L'école est-elle un lieu-de-culture?

    No 46, janvier 1987

Ainsi parlait Zarina

« Il y a de cela longtemps. Le dernier siècle du deuxième millénaire chrétien était à son déclin. Bien des choses, en vérité, avaient changé pendant ce siècle. On y avait été témoin – c'est mon aïeul qui me l'a raconté jadis, alors que par les journées pluvieuses d'automne, je me réfugiais sur ses genoux! – de deux grandes guerres terriblement meurtrières, de quelques révolutions, de répressions nombreuses, mais aussi d'un nombre incalculable d'inventions et d'innovations toutes plus extraordinaires les unes que les autres. L'humanité avait évolué davantage dans ce seul siècle, disait l'aïeul, que dans les dix ou vingt millénaires antérieurs.
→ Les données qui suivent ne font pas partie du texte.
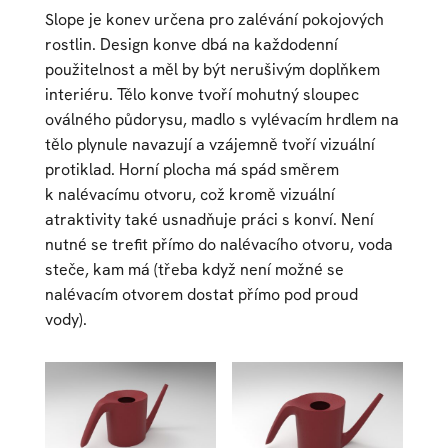
Slope je konev určena pro zalévání pokojových
rostlin. Design konve dbá na každodenní
použitelnost a měl by být nerušivým doplňkem
interiéru. Tělo konve tvoří mohutný sloupec
oválného půdorysu, madlo s vylévacím hrdlem na
tělo plynule navazují a vzájemně tvoří vizuální
protiklad. Horní plocha má spád směrem
k nalévacímu otvoru, což kromě vizuální
atraktivity také usnadňuje práci s konví. Není
nutné se trefit přímo do nalévacího otvoru, voda
steče, kam má (třeba když není možné se
nalévacím otvorem dostat přímo pod proud
vody).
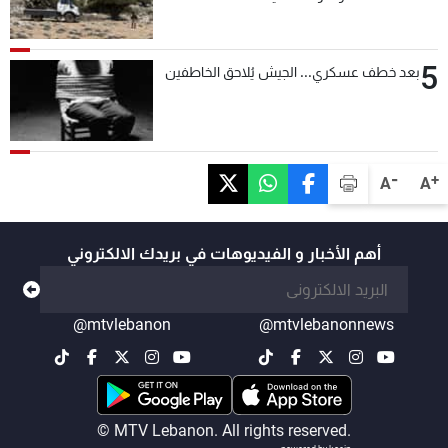
التحقق من نزع سلاح "حزب الله"
5
بعد خطف عسكري... الجيش يُلاحق الخاطفين
-
+
A
A
أهم الأخبار و الفيديوهات في بريدك الالكتروني
@mtvlebanon
@mtvlebanonnews
© MTV Lebanon. All rights reserved.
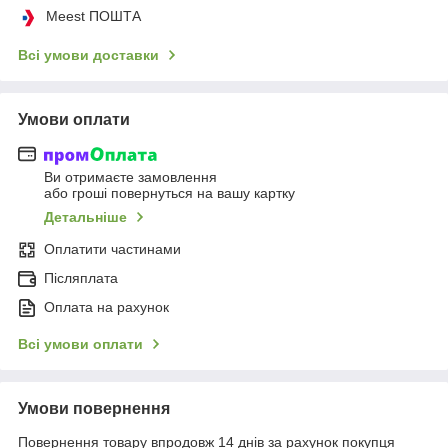
Meest ПОШТА
Всі умови доставки
Умови оплати
Ви отримаєте замовлення
або гроші повернуться на вашу картку
Детальніше
Оплатити частинами
Післяплата
Оплата на рахунок
Всі умови оплати
Умови повернення
Повернення товару впродовж 14 днів за рахунок покупця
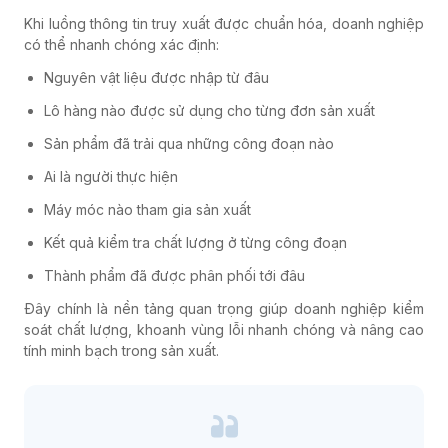
Khi luồng thông tin truy xuất được chuẩn hóa, doanh nghiệp
có thể nhanh chóng xác định:
Nguyên vật liệu được nhập từ đâu
Lô hàng nào được sử dụng cho từng đơn sản xuất
Sản phẩm đã trải qua những công đoạn nào
Ai là người thực hiện
Máy móc nào tham gia sản xuất
Kết quả kiểm tra chất lượng ở từng công đoạn
Thành phẩm đã được phân phối tới đâu
Đây chính là nền tảng quan trọng giúp doanh nghiệp kiểm
soát chất lượng, khoanh vùng lỗi nhanh chóng và nâng cao
tính minh bạch trong sản xuất.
En même temps que la découverte de la fission nucléaire, la science s'était emballée et avait éclaté un peu partout dans tout l'hémisphère nord de la planète bleue comme les champignons de la bombe.»

« En ce temps-là, dans un grand village nommé Québec, tous les enfants de plus de six ans devaient fréquenter l'école, la « maison du savoir ». Ils y apprenaient à lire, à écrire, à résoudre des problèmes, à suivre une démarche scientifique ou expérimentale, à s'exprimer artistiquement en sons, en gestes, en mimiques, en mouvements et en couleurs. On insistait énormément alors sur le développement des habiletés : la plupart des objectifs qui composaient, pour la meilleure part, les programmes d'études, se rapportaient, au moins implicitement, au développement d'une quelconque habileté. En revanche, le terme connaissance n'était mentionné que parcimonieusement et avec la plus grande prudence. Même que, pendant un certain temps de ces années-là, ce mot était pour ainsi dire tabou. La hantise, chez certains pédagogues, d'un retour à une pédagogie « mécaniste » qui misait de façon indue sur l'imitation, la mémorisation et l'exécution d'exercices formels et abstraits, avait été à l'origine d'un mouvement de ressac dont la conséquence avait été la mise en veilleuse du savoir dans l'école. C'était du moins l'explication que donnait mon aïeul de ce phénomène, lui qui l'avait vécu de l'intérieur comme employé de ce grand village presque désert qu'était le Québec. »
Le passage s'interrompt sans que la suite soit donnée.